The council fathers indicated: "The Church, to which all are called in Christ Jesus, and which by the grace of God, we acquire holiness, will receive its perfection only in the glory of heaven when will come the time of the renewal of all things.
"At the present time, some of his disciples are pilgrims on earth. Others have died and are being purified, while still others are in glory contemplating in full light, God himself, Triune and One, exactly as he is" (nos. 48, 49).
"Exactly as Christian communion between men on their earthly pilgrimage brings us closer to Christ, so our community with the saints joins us to Christ, from whom as a fountain and head issues all grace and the life of the people of God itself" (no. 49).

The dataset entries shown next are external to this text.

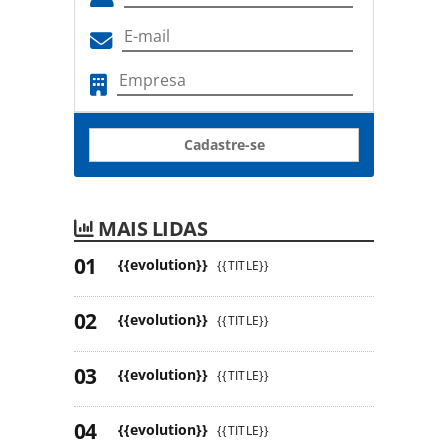
Cadastre-se
MAIS LIDAS
{{evolution}}
{{TITLE}}
{{evolution}}
{{TITLE}}
{{evolution}}
{{TITLE}}
{{evolution}}
{{TITLE}}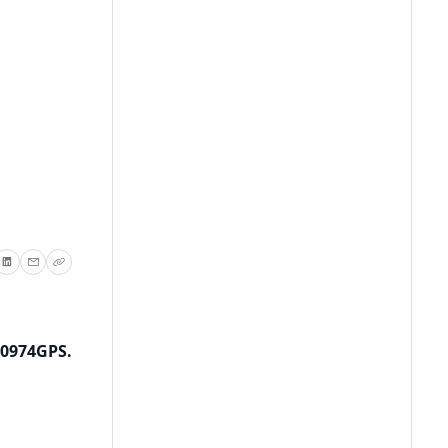
M0974GPS.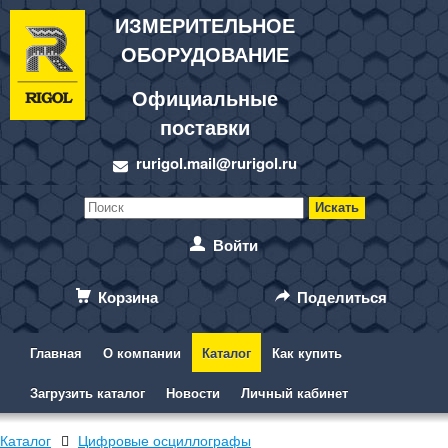
ИЗМЕРИТЕЛЬНОЕ
ОБОРУДОВАНИЕ
Официальные
поставки
rurigol.mail@rurigol.ru
Войти
Корзина
Поделиться
Главная
О компании
Каталог
Как купить
Загрузить каталог
Новости
Личный кабинет
Каталог
Цифровые осциллографы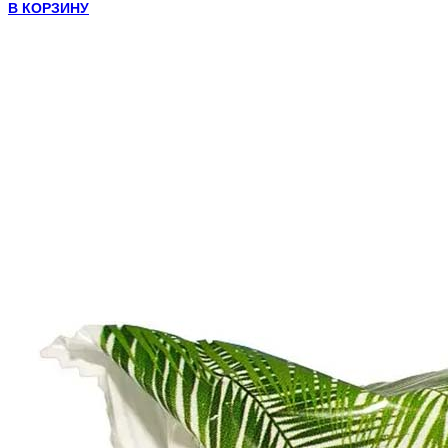
В КОРЗИНУ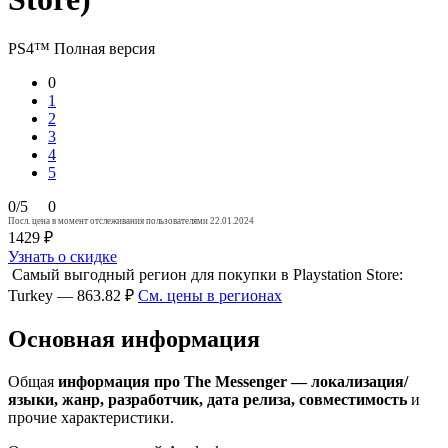
PS4™
Полная версия
0
1
2
3
4
5
0/5
0
Посл. цена в момент отслеживания пользователями 22.01.2024
1429 ₽
Узнать о скидке
Самый выгодный регион для покупки в Playstation Store:
Turkey — 863.82 ₽
См. цены в регионах
Основная информация
Общая
информация про The Messenger — локализация/
языки, жанр, разработчик, дата релиза, совместимость
и
прочие характеристики.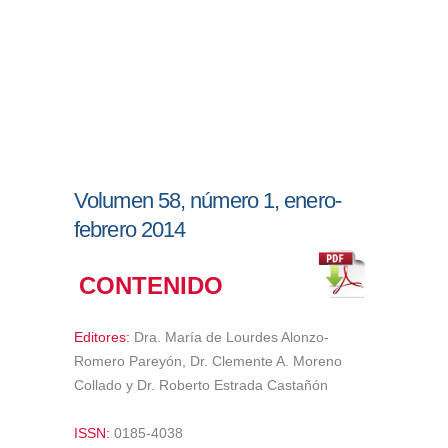
Volumen 58, número 1, enero-
febrero 2014
CONTENIDO
Editores:
Dra. María de Lourdes Alonzo-
Romero Pareyón, Dr. Clemente A. Moreno
Collado y Dr. Roberto Estrada Castañón
ISSN:
0185-4038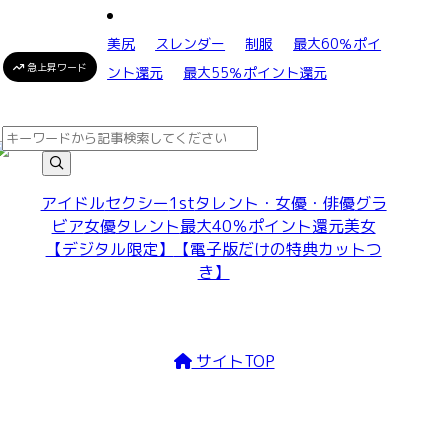
美尻
スレンダー
制服
最大60％ポイ
急上昇ワード
ント還元
最大55％ポイント還元
アイドル
セクシー
1st
タレント・女優・俳優
グラ
ビア
女優
タレント
最大40％ポイント還元
美女
【デジタル限定】
【電子版だけの特典カットつ
き】
サイトTOP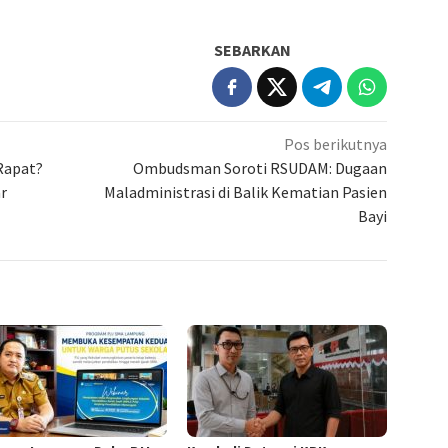
SEBARKAN
Pos berikutnya
Rapat?
Ombudsman Soroti RSUDAM: Dugaan
r
Maladministrasi di Balik Kematian Pasien
Bayi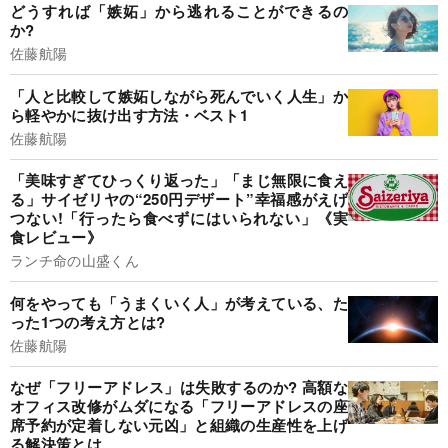
どうすれば「嫉妬」から逃れることができるの
か?
佐藤航陽
「人と比較して嫉妬しながら死んでいく人生」か
ら軽やかに抜け出す方法・ベスト1
佐藤航陽
「美味すぎてひっくり返った」「まじ無限に食え
る」サイゼリヤの“250円デザート”幸福感がえげ
つない!「行ったら食べずにはいられない」《実
食レビュー》
ランチ命の山盛くん
何をやっても「うまくいく人」が考えている、た
った1つの考え方とは?
佐藤航陽
なぜ「フリーアドレス」は失敗するのか? 高額な
オフィス改修がムダになる「フリーアドレスの座
席予約が定着しない元凶」と組織の生産性を上げ
る解決策とは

Believers share in the exchange of goods with the saints of heaven. The sacred liturgy is the place where union with the saints is best realized. The altar is heaven or at least the doorway to heaven and the heavenly liturgy.
Praise the Holy Trinity
The council teaches: "If we continue to love one another and to join in praising the Holy Trinity, all of us who are sons of God and form one family in Christ. . . . We will be faithful to the deepest vocation of the Church and will share in the foretaste of the liturgy of perfect glory" (no. 51).
The Catholic Church, following Christ, Sequela Christi, is incarnational, Christ became man and the Catholic Church honours its holy men and women by naming certain ones saints.
The saints march in human history as the entourage of Christ. Prayer to the saints is efficacious because of their union with the Holy Trinity. They are our own heroes. Poets and kings, soldiers and monks and moniales have joined in a great communion or communio as it is now called.
Christ created saints
We live in the edifice that they built by prayer and sacrifice. They were able to pass on the wisdom of Christ to generations yet born. The legacy and fecundity of the saints lasts into eternity because Christ made them who they are.
Theologian Romano Guardini testifies: "The Church is the institution planted by Christ in history, amidst mankind. It embraces not 'several individuals' or even all individuals . . . these are mere numerical aggregates, . . . but the whole human race as such, humanity in its entirety.
"The latter have been called to a holy life and to a new birth on the Day of Pentecost. This Christian totality is something concrete and real" (The Life Of Faith, p. 112).
In 1992, a Vatican document from the Sacred Congregation for the Doctrine of the Faith, was released, Some Aspects of the Church Understood As Communion.
The theme is that the concept of communion lies at the heart of the Catholic Church's self-understanding and is the mystery of the believers' communion with one another and with the Holy Trinity and all mankind by faith.
This reality while on earth is directed toward its fulfillment in heaven. The reality of this communion is not closed in on itself, but is a particular unity with the Mystical Body of Christ.
Communio is a reality initiated by the hand of God and communicated through the sacraments and more importantly is a union and communion of each human being with the Father, the Son and the Holy Spirit. Communio is a gift of God through the munificence and grandeur of the Father of us all.
The Sacred Congregation for the Doctrine of the Faith teaches that the Catholic Church is indeed "an inseparable sacrament of unity.
"Ecclesial communion, into which each individual is introduced by faith and by Baptism, has its root and centre in the Holy Eucharist.
"Indeed, Baptism is an incorporation into a body that the risen Lord builds up and keeps alive through the Eucharist, so that this body can truly be called the Body of Christ.
"The Eucharist is the creative force and source of communion among the members of the Church, precisely because it unites each one with Christ himself. Hence, the Pauline expression, the Church is the Body of Christ means that the Eucharist, in which the Lord gives us his body and transforms us into one body, is where the Church expresses herself permanently in most essential form. While present everywhere, she is yet only one, just as Christ is one."
(Joe Hogan is a member of Madonna House and is assigned to the Marian Centre.)